Tijdens je zwangerschap sta je onder controle van de verloskundige – of als daar een medische reden voor is – onder controle van een gynaecoloog. Altijd een geruststellend idee dat iemand het prille leven dat in je buik zit in de gaten houdt. Bij de controles hoort ook het aanbieden van bijvoorbeeld de twintig weken echo en het doen van eventuele prenatale tests. Een voorbeeld van zo’n test is een test die de kans berekent op een kind met het Syndroom van Down.
Weinig animo
Uit onderzoek is gebleken dat slechts vijfentwintig procent van de zwangere vrouwen in Nederland kiezen voor prenataal onderzoek naar het Downsyndroom.

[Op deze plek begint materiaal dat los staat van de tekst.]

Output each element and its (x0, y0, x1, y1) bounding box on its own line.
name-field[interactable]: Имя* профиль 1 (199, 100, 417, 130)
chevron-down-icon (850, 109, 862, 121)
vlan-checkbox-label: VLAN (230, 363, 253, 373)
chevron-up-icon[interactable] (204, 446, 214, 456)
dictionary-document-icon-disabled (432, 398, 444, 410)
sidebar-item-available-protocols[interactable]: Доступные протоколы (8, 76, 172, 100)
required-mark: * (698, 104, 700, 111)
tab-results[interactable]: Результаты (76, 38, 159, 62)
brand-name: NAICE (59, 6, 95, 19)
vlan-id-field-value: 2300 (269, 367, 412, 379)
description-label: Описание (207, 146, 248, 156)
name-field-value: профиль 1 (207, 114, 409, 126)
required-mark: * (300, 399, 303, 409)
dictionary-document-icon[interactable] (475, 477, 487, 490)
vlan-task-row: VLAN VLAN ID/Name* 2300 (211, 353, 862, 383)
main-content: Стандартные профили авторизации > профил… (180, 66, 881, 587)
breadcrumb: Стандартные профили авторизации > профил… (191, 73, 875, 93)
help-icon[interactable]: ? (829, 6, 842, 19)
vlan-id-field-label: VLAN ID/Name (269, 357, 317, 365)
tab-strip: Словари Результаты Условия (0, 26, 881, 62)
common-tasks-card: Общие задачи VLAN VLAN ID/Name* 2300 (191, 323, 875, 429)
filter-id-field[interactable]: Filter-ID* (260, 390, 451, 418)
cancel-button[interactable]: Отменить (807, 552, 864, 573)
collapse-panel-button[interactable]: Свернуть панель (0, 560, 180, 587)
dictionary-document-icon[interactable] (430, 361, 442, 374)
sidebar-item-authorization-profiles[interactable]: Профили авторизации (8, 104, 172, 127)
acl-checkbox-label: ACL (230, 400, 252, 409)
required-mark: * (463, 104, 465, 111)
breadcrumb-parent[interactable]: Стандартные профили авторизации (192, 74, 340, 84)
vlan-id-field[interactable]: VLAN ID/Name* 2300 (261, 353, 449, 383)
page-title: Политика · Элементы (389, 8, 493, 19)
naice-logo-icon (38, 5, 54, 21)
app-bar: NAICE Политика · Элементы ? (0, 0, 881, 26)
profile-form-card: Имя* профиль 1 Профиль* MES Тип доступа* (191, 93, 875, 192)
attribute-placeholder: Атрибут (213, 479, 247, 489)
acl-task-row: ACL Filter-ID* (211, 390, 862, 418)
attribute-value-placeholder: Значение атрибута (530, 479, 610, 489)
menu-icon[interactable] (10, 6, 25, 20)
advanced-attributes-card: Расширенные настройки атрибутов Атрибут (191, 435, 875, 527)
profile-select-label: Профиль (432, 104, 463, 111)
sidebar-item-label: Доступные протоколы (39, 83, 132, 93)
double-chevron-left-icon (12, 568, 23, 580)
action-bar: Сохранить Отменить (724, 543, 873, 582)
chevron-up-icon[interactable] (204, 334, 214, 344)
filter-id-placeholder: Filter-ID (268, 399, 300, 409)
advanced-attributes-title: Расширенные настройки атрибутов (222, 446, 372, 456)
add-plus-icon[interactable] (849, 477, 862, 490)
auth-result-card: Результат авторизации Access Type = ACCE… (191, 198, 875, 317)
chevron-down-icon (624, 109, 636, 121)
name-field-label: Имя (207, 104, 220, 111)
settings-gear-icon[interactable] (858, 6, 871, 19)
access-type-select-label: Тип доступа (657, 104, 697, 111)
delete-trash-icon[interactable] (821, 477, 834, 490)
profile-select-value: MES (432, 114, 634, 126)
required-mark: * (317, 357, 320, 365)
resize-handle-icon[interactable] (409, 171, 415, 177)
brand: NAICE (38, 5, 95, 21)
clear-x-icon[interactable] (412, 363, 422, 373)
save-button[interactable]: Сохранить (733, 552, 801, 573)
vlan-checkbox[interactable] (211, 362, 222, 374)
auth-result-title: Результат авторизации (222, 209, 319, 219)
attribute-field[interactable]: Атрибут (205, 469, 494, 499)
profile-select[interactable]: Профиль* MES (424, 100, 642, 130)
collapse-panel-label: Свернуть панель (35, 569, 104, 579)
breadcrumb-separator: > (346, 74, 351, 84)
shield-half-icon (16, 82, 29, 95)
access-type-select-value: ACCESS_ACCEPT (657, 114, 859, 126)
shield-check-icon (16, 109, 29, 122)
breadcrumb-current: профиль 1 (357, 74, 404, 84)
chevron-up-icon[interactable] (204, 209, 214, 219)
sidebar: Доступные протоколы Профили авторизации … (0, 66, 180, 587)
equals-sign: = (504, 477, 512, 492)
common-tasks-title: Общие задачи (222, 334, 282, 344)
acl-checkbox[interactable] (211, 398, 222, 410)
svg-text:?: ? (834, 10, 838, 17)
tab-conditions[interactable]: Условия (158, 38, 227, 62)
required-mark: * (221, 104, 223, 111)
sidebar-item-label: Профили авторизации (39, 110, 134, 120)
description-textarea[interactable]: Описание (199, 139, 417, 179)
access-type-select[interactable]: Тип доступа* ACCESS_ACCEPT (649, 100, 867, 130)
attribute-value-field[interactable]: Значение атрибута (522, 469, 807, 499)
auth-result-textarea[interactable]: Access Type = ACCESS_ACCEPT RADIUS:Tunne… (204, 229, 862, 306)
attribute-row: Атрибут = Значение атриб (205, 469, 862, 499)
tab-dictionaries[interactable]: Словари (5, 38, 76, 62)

In vergelijking met andere landen in de Europese Unie zijn wij uniek met zo’n laag aantal deelnemende vrouwen. In andere EU-landen ligt dit percentage aanmerkelijk hoger, namelijk tussen de vijftig en tachtig procent!
Is het onze Hollandse nuchterheid die maakt dat wij niet massaal dit onderzoek laten doen? Volgens kinderarts Michel Wijerman is de reden dat hier de opvatting heerst dat alleen oudere vrouwen een verhoogde kans hebben op een kind met het Syndroom van Down. Dit idee wordt mogelijk versterkt door het feit dat vrouwen onder de 35 jaar de test niet eens vergoed krijgen van de zorgverzekering.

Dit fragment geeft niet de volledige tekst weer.